First bookmark this special site, iPolygraph, in your browser. This is a spoof website specially created specially for this card trick using some cunning JavaScript programming. JavaScript is a computer language that is often used inside web browsers to allow them to manipulate and display information, and here the manipulation makes the magic happen. Take care; while most browsers will run this JavaScript correctly do check it works for yours before you perform the effect.

The Secret Code

Though it looks like a standard Google page (you can hide the website address bar if you really want to be safe), the computer program it contains allows you to secretly type in the name of the card, while the letters that come up on the screen read 'what'. For example: you know, thought you pretend to be unsure, that your friend drew a picture of the 7 of diamonds. In that case the secret code you type to enter this card name is /7d/. Did they draw the queen of hearts? You would type /qh/. Whatever you type on the screen it looks to observers like you have simply typed the letters w h a t. The rest of the words in the sentence don’t really matter, so you can play with that – 'what card did my friend Amy draw?', 'what is that awful picture of?' You get the idea. Be creative and come up with your own presentation.

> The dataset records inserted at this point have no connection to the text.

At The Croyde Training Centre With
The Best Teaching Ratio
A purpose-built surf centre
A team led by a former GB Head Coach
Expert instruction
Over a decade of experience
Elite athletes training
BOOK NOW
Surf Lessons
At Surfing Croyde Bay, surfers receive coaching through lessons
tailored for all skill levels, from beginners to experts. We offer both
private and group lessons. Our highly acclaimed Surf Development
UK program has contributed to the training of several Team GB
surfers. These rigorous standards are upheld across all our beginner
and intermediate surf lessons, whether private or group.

Beware! Darker magic lurks

This magic trick was for fun, but all too often criminals create spoof websites to ensnare the unwary. If a criminal had to build a fake bank or shop, brick by brick, in the high street, people would notice and phew, it would be knackering. But often people don’t notice that in the looks-very-important-email-I-have- unexpectedly- received-that contains-a-handy-link-to-click-on, the website they are taken too, and that they think belongs to their trusted bank or shop is actually a ‘copy-and-paste’ fake. It looks like the original but sinister forces lurk behind ready to steal your information and the result won’t be fun for anyone but the criminals.

Believe me?

This magic effect is a good example of how the power of computer science can be used to have fun and to entertain, but one of the serious lessons to learn is to be careful what you believe online. Once it was smoke and mirrors that were used to innocently deceive, but now it’s copy-and-paste frauds, fake identities and pictures, spam emails and many other methods used to hide the truth, and sadly not everyone behind these are nice-to-know magicians.